Greffier lors des débats et du prononcé : Amèle AMOKRANE, Greffier.
JUGEMENT
Prononcé en premier ressort, par décision contradictoire et mise à disposition au greffe du tribunal conformément à l’avis donné à l’issue des débats.
EXPOSÉ DU LITIGE
La [1] a établi le 23 janvier 2023 une déclaration d’accident du travail relative à Madame [O] [D], salariée en qualité de responsable des opérations, pour des faits survenus le 16 novembre 2022 et consistant en une agression sexuelle commise par un supérieur hiérarchique, Monsieur [G].
Le certificat médical initial daté du 14 décembre 2022 mentionne les éléments suivants : « éléments rapportés par la patiente : agression dans un cadre professionnel ; cliniquement : crise d’angoisse et syndrome post-trauma ».
Une instruction a été mise en œuvre par la caisse primaire d’assurance-maladie des Hauts-de-Seine (ci-après : la CPAM). Un questionnaire a dans ce cadre été adressé aux parties par la CPAM.
Un second certificat médical initial daté du 5 juin 2023 a été établi, mentionnant les éléments suivants : « éléments rapportés par la patiente : agression dans un cadre professionnel ; cliniquement : crise d’angoisse et syndrome post-traumatique ».
Par courrier du 4 septembre 2023, la CPAM des Hauts-de-Seine a informé Madame [D] du rejet de sa demande de prise en charge de l’accident allégué.
Madame [D] a saisi la commission de recours amiable de la CPAM des Hauts-de-Seine par courrier du 5 août 2021 pour contester cette décision.
Lors de sa séance du 7 février 2024, la CRA a confirmé la décision initiale de la CPAM des Hauts-de-Seine.
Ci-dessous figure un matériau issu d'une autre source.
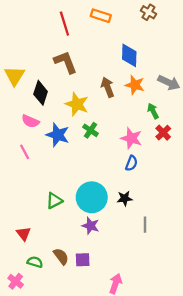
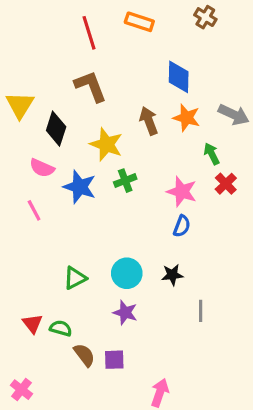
green cross: (91, 130) -> (125, 181), turned 35
cyan circle: (92, 197) -> (127, 273), size x0.7
green semicircle: (35, 262) -> (61, 328), moved

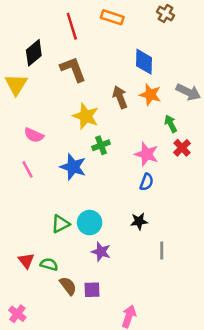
black diamond: (56, 129) -> (34, 53), moved, turned 32
blue star: (80, 187) -> (73, 167), moved
cyan circle: (127, 273) -> (90, 223), moved

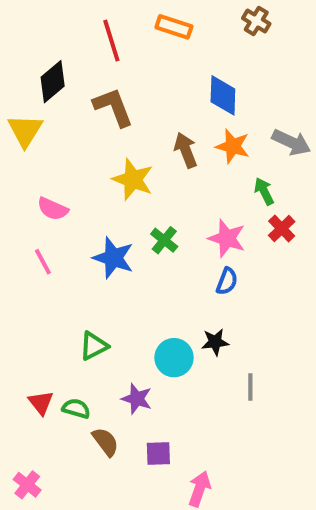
green cross: (101, 145) -> (164, 240), moved, turned -30
cyan circle: (90, 223) -> (174, 358), moved
purple star: (101, 252) -> (137, 399), moved
purple square: (92, 290) -> (158, 454), moved

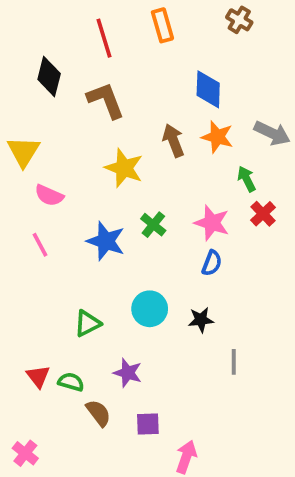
orange rectangle: (174, 27) -> (162, 25), turned 56
black diamond: (53, 82) -> (49, 77), turned -36
yellow triangle: (25, 131) -> (23, 152), moved
cyan circle: (174, 358) -> (150, 309), moved

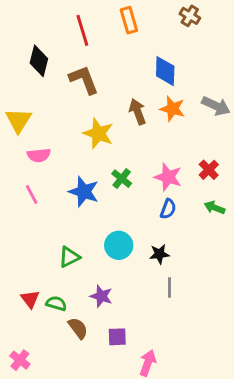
green arrow: (247, 179) -> (215, 208), moved, turned -42
pink semicircle: (49, 195) -> (39, 155), turned -30
gray line: (234, 362) -> (170, 287), moved

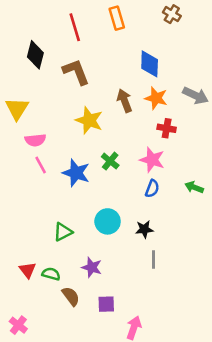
red cross: (209, 170) -> (167, 128), moved, turned -36
pink line: (32, 194) -> (41, 165), moved

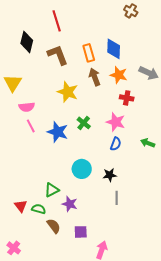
orange rectangle: (117, 18) -> (89, 53), moved
green triangle: (63, 232) -> (52, 190), moved

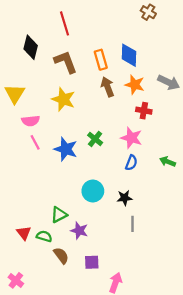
yellow star: (68, 92) -> (63, 99), moved

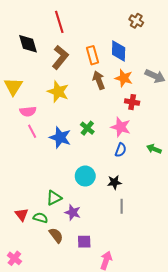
brown cross: (148, 12) -> (136, 21), moved
black diamond: (31, 47) -> (28, 44), turned -30
brown L-shape: (66, 62) -> (60, 57), turned 60

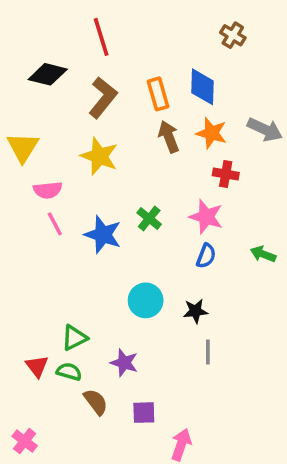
black diamond: (28, 44) -> (48, 74), turned -60
green triangle: (54, 198) -> (74, 338), moved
Madame [D] a alors, par requête déposée le 22 février 2024, porté son recours devant le tribunal judiciaire de Nanterre, spécialement désigné en application de l’article L211-16 du code de l’organisation judiciaire.
L’affaire a été appelée à l’audience du pôle social du tribunal judiciaire de Nanterre en date du 10 mars 2026 à laquelle les parties ont comparu et ont été entendues en leurs observations.
Madame [O] [D], représentée par son conseil, demande au tribunal de :
à titre principal,
— juger que revêt un caractère professionnel l’accident du travail subi par Madame [D] le 16 novembre 2022, tel qu’il résulte de sa reconnaissance implicite par la CPAM des Hauts-de-Seine ;
à titre subsidiaire,
— annuler la décision de refus de prise en charge par la CPAM des Hauts-de-Seine et dire que l’agression sexuelle dont a été victime Madame [D] était constitutive d’un accident du travail ;
en tout état de cause,
— dire inopposable à la salariée la décision de refus de prise en charge de la CPAM des Hauts-de-Seine du 4 septembre 2023 ;
— ordonner à la CPAM des Hauts-de-Seine de prendre en charge l’accident du 16 novembre 2022 au bénéfice de la législation des accidents du travail et des maladies professionnelles ;
— ordonner l’exécution provisoire de la décision à intervenir ;
— condamner la CPAM des Hauts-de-Seine à verser à Madame [D] la somme de 5.000 € sur le fondement de l’article 700 du code de procédure civile ainsi aux entiers dépens qui pourront être recouvrés directement par le conseil de la demanderesse.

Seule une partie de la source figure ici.